Held at Lagunitas Brewery and Beer Sanctuary on Saturday, May 18, the well-attended event was a lively passing of the torch, with Hibbard organizing the show for the last time. Starting next year, co-founder Lena Claypool will take over the running of the event, which has grown and expanded every year since its debut in 2022.

This highly entertaining spectacle – preceded this year by an arts and fashion market with live music – annually showcases the creations of local designers and designers, all carefully selected to represent different age groups, looks and aesthetics. This year’s main presenters were Reprezent, Buck Lucky Brand, Love Morgue, Poofii Studio, The Princess Boutique and YLX Design.
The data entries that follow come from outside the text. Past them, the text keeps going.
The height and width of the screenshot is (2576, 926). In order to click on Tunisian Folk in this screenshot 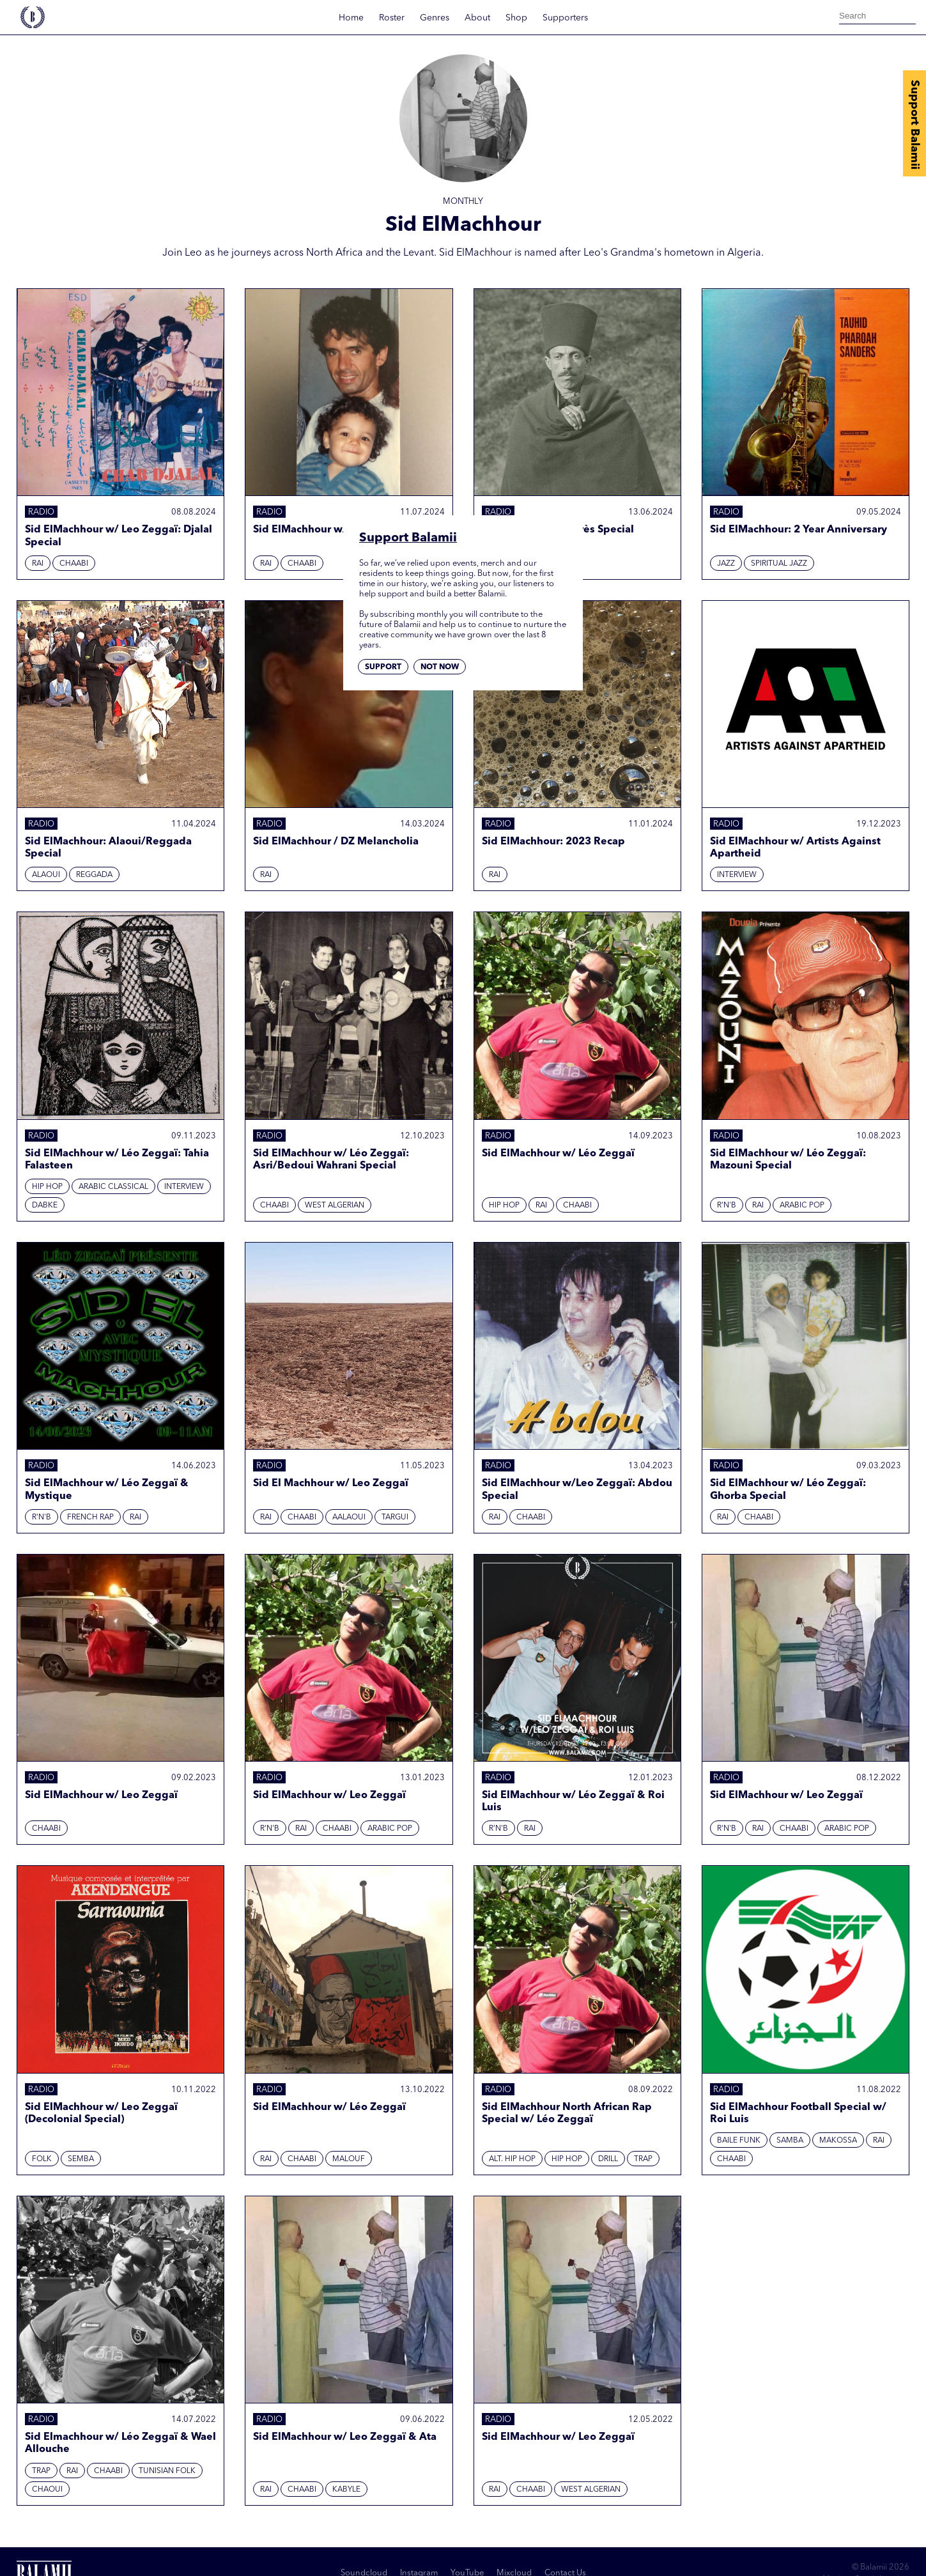 , I will do `click(167, 2471)`. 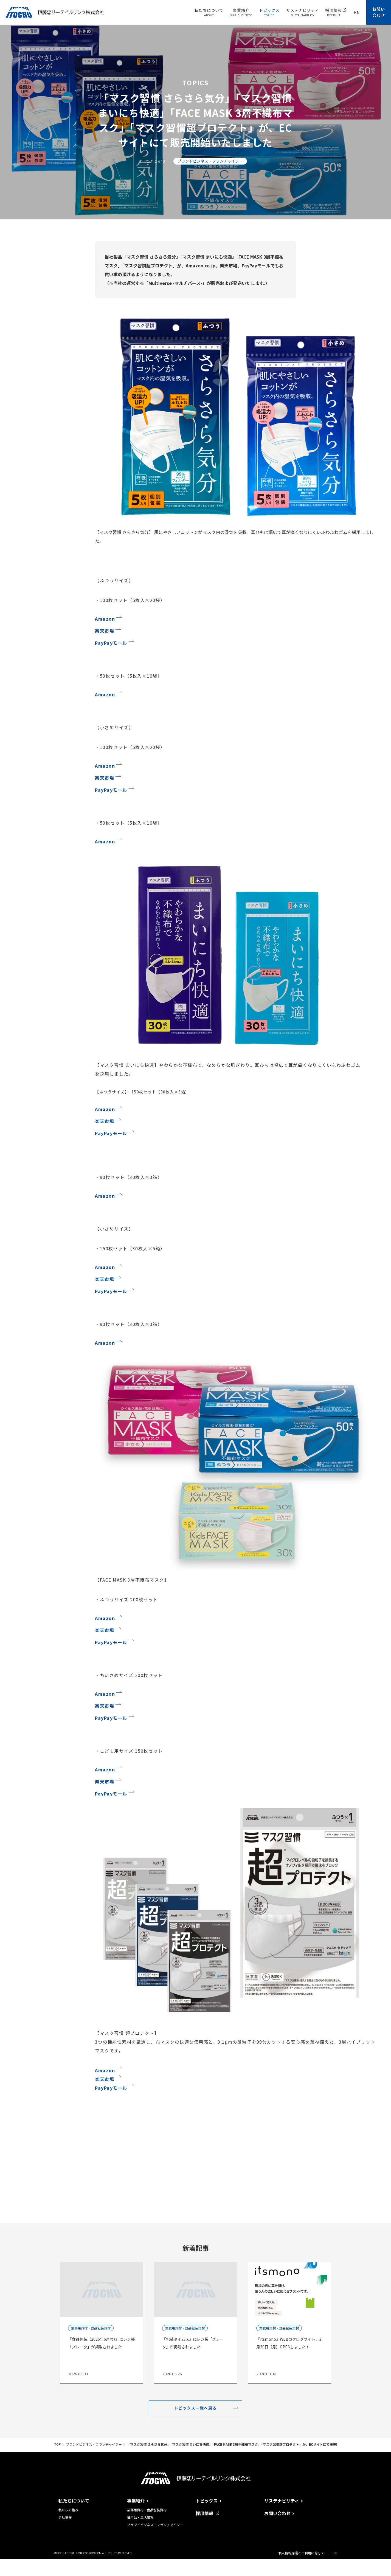 The image size is (391, 2576). Describe the element at coordinates (65, 2517) in the screenshot. I see `会社情報` at that location. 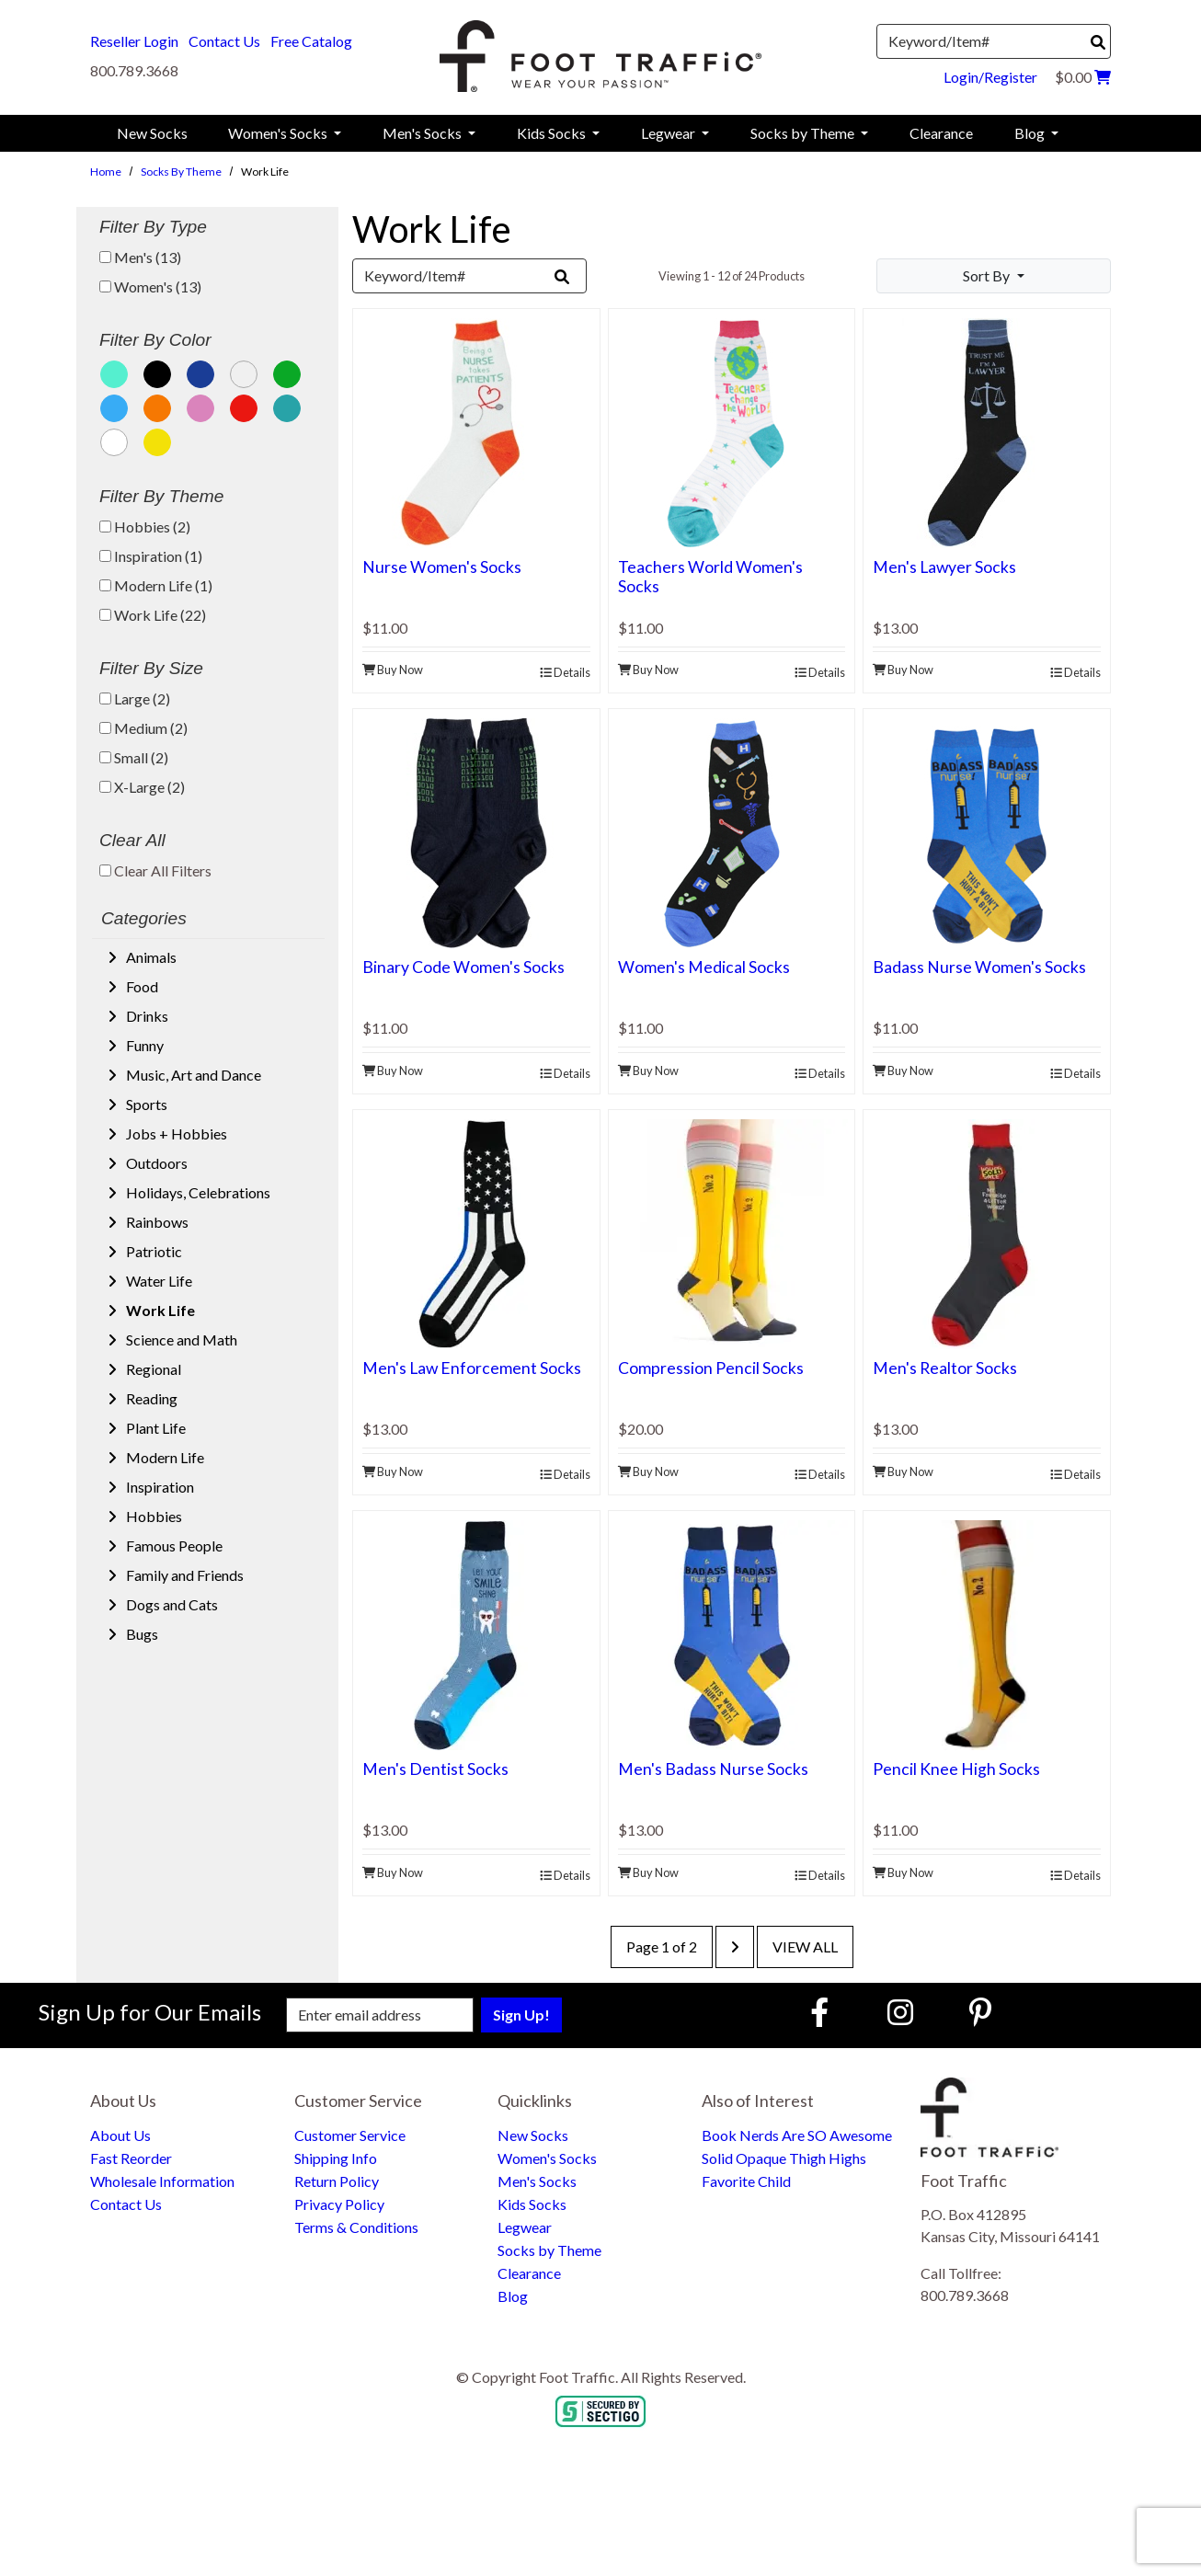 This screenshot has width=1201, height=2576. Describe the element at coordinates (746, 2181) in the screenshot. I see `Favorite Child` at that location.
There were also three groups of “ambassadors” representing what Hibbard called “the most extraordinary series of annual fashion shows and shows.” The shows and events they represented were the California Indian Museum’s annual fashion show, the semi-annual Soft Medicine Show, and the Sonoma Community Center’s annual Trashin’ Fashion Show. Each group delivered some of their best looks, taking the runway to a “personally selected power ballad.”

After the show ended, as per tradition, a “surprise musical guest” took the stage. This year, it was singer, songwriter and performer Flefs.

“As a curator and collector of rare seeds, also known as potentials, I have been searching for a pop star in Sonoma County for years,” Hibbard said. “Fleeves has the right stuff. This was only his third show, but the audience gave him and his dancers an ‘O’ status.”

The event was once again a benefit for Face to Face, a Sonoma County nonprofit that operates a range of prevention and care programs, and provides HIV testing and other vital services to Sonoma County residents living with HIV. Although this year’s show has now ended, Hibbard, Claypool and their partners are calling on the community to further its success by donating to Face to Face.

“We raised 3,000 for F2F,” Hibbard said. “They took all of our profits and the rest went to the artists and technicians working on the production, except for me. I’m a volunteer.”

Hibbard adds that Face to Face received a number of side donations as well, with a large QR code prominently displayed. “I told the audience, anytime you feel happy, scan this QR code and donate,” he said.

To add your own donation, visit Face to Face at face2face.org.